What is expected
Give the number of lines in the data that contain the word "Ihren"; no other text is needed.

(Stored data entries)
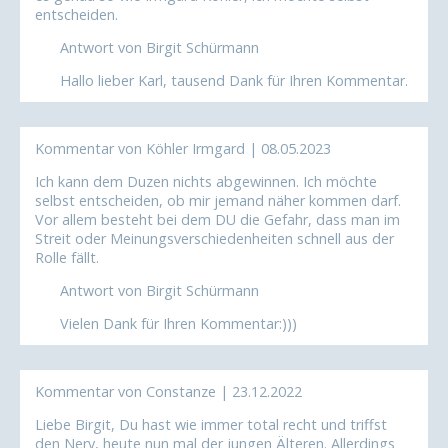
entscheiden.
Antwort von Birgit Schürmann
Hallo lieber Karl, tausend Dank für Ihren Kommentar.
Kommentar von Köhler Irmgard |
08.05.2023
Ich kann dem Duzen nichts abgewinnen. Ich möchte
selbst entscheiden, ob mir jemand näher kommen darf.
Vor allem besteht bei dem DU die Gefahr, dass man im
Streit oder Meinungsverschiedenheiten schnell aus der
Rolle fällt.
Antwort von Birgit Schürmann
Vielen Dank für Ihren Kommentar:)))
Kommentar von Constanze |
23.12.2022
Liebe Birgit, Du hast wie immer total recht und triffst
den Nerv, heute nun mal der jungen Älteren. Allerdings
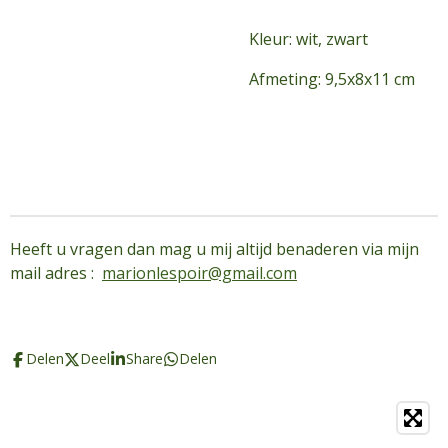
Kleur: wit, zwart
Afmeting: 9,5x8x11 cm
Heeft u vragen dan mag u mij altijd benaderen via mijn
mail adres :
marionlespoir@gmail.com
Delen
Deel
Share
Delen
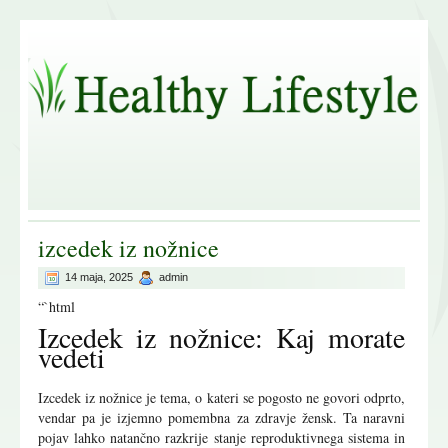
izcedek iz nožnice
14 maja, 2025
admin
“`html
Izcedek iz nožnice: Kaj morate
vedeti
Izcedek iz nožnice je tema, o kateri se pogosto ne govori odprto,
vendar pa je izjemno pomembna za zdravje žensk. Ta naravni
pojav lahko natančno razkrije stanje reproduktivnega sistema in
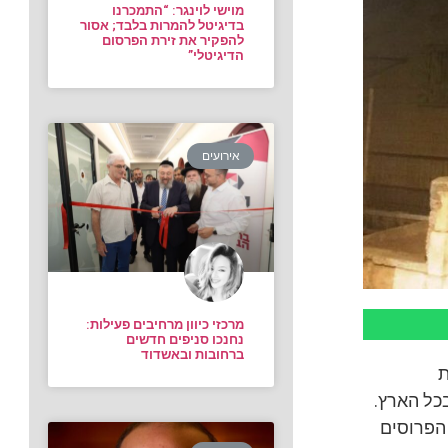
מוישי לוינגר: “התמכרנו
בדיגיטל להמרות בלבד; אסור
להפקיר את זירת הפרסום
הדיגיטלי”
אירועים
מרכזי כיוון מרחיבים פעילות:
נחנכו סניפים חדשים
ברחובות ובאשדוד
ת
כל הארץ.
 הפרוסים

Solution for this task
2